Objective To compare intravaginal 5‐fluorouracil (5‐FU) and placebo for the treatment of cervical and/or vaginal human papillomavirus (HPV). Methods A randomized, placebo‐controlled trial was performed. Women with HPV detected visually or by Papanicolaou (Pap) test and confirmed by colposcopic biopsy were randomized to receive either intravaginal 5‐FU cream or an intravaginal placebo cream. Women with cervical or vaginal intraepithelial neoplasia were excluded. The primary outcome measure was cytologic regression of HPV as determined by Pap test screening 4 to 6 months after treatment. The secondary outcome was cytologic evidence of disease progression at both the 4–6‐month and 12‐month follow‐up evaluations. Data were analyzed using the Chi square test with significance established at P < 0.05. Results A total of forty patients were randomized, and thirty patients had a follow‐up Pap test 4 to 6 months after treatment. Of those patients treated with 5‐FU, 28% demonstrated regression of HPV on cytologic evaluation, compared with 69% of those treated with placebo ( P < 0.05).

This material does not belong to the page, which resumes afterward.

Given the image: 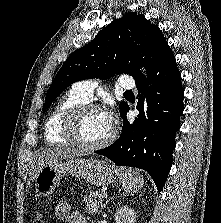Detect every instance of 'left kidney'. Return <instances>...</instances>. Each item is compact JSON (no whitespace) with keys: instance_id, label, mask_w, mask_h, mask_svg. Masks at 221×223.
Masks as SVG:
<instances>
[{"instance_id":"5707ae66","label":"left kidney","mask_w":221,"mask_h":223,"mask_svg":"<svg viewBox=\"0 0 221 223\" xmlns=\"http://www.w3.org/2000/svg\"><path fill=\"white\" fill-rule=\"evenodd\" d=\"M114 217L116 223H136V213L126 205L118 208Z\"/></svg>"}]
</instances>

Twelve‐month follow‐up cytology was available from 18 of the study participants. There were no significant differences in the frequency of cytologic progression or regression between groups at 12 months. Conclusion Four to six months post treatment, the use of intravaginal 5‐FU for the treatment of cervical or vaginal HPV is associated with a lower rate of regression than the use of placebo. Infect. Dis. Obstet. Gynecol. 7:186–189, 1999. © 1999 Wiley‐Liss, Inc.